Namespaced Logging (recommended for 2+ skills)
- Namespace for this skill:
.learnings/support/
- Keep current standalone behavior if you prefer flat files.
- Optional shared index for all skills:
.learnings/INDEX.md
Required Metadata
Every new entry must include:
**Skill**: support
Hook Arbitration (when 2+ skills are enabled)
- Use one dispatcher hook as the single entrypoint.
- Dispatcher responsibilities: route by matcher, dedupe repeated events, and rate-limit reminders.
- Suggested defaults: dedupe key =
event + matcher + file + 5m_window; max 1 reminder per skill every 5 minutes.

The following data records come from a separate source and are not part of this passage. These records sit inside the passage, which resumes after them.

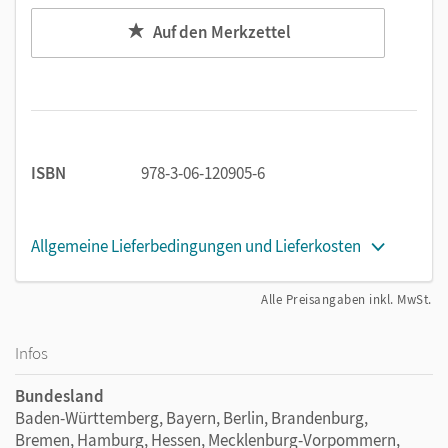
Auf den Merkzettel
ISBN
978-3-06-120905-6
Allgemeine Lieferbedingungen und Lieferkosten
Alle Preisangaben inkl. MwSt.
Infos
Bundesland
Baden-Württemberg, Bayern, Berlin, Brandenburg,
Bremen, Hamburg, Hessen, Mecklenburg-Vorpommern,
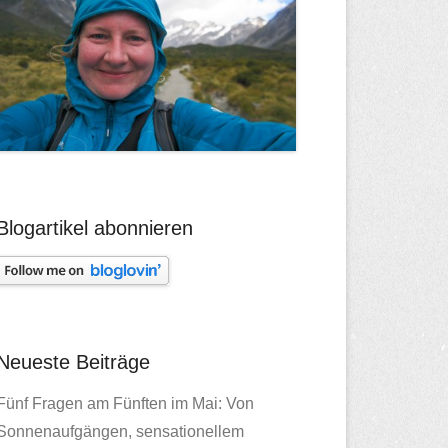
Blogartikel abonnieren
Neueste Beiträge
Fünf Fragen am Fünften im Mai: Von
Sonnenaufgängen, sensationellem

Narrow Matcher Scope (support)
Only trigger this skill automatically for support signals such as:
ticket|sla breach|escalation|incident update|resolution note
repeat issue|handoff|kb gap|customer impact
- explicit support intent in user prompt
Cross-Skill Precedence
When guidance conflicts, apply:
security
engineering
coding
ai
- user-explicit domain skill
meta as tie-breaker
Ownership Rules
- This skill writes only to
.learnings/support/ in stackable mode.
- It may read other skill folders for cross-linking, but should not rewrite their entries.